THERE WAS SOMETHING about standing in a very long queue that was not conducive to a good date, however beautiful Yazzie looked—which she did, in a long orange dress that perfectly set off her dark braids and huge dark eyes.
London was still ridiculously climate-change hot, and people were walking about in shorts, red-faced, an aura of vaguely suppressed threat in the air. They walked past the skateboarders under the Royal Festival Hall, who shouted and entranced children cheek by jowl with expensively dressed older people on their way to concerts and the theater; frozen-still mimes standing in the middle of the street, balancing on poles and getting in the way; art and books for sale; hawkers; jugglers; people yelling and handing out leaflets—the whole noisy cacophony of life. The smog hanging above the water and the great towers of the east took on a pink tinge in the early evening.
The air smelled of food vans and garbage and fuel, and he felt stuffy and hot in his best checked shirt, which had made Kim-Ange pretend to vomit but then decide was good enough after all. No designer borrowing tonight, he noticed.

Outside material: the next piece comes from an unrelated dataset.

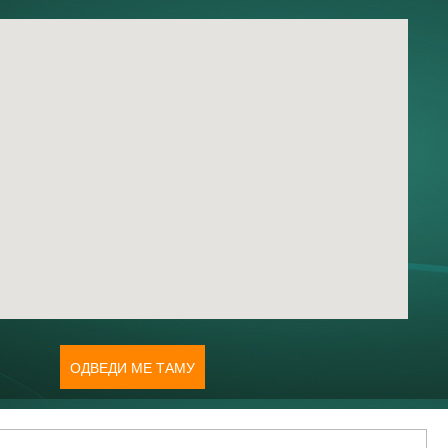
ОДВЕДИ МЕ ТАМУ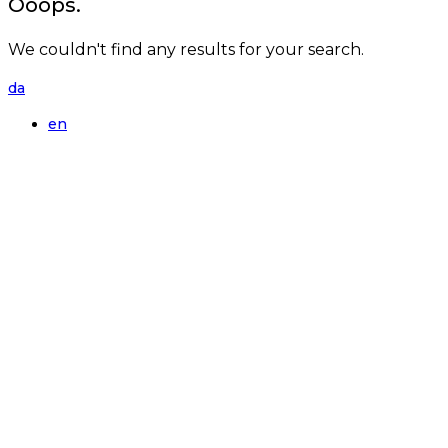
Ooops.
We couldn't find any results for your search.
da
en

Yazzie was chatting about someone she’d seen on her ward rounds, and he listened cheerfully enough, as they dodged and weaved around the hundreds of other people on the narrow bridge that cut its way up to Charing Cross station, next to thundering trains on the track beside them, above gray water filled with pleasure boats and dredgers, odd flat structures covered in cement, and a lifeboat station. The clouds seemed to seal the heat to the ground. He accidentally bumped into one group of tourists, fell back, and jostled a large man who looked furious with him and swore under his breath.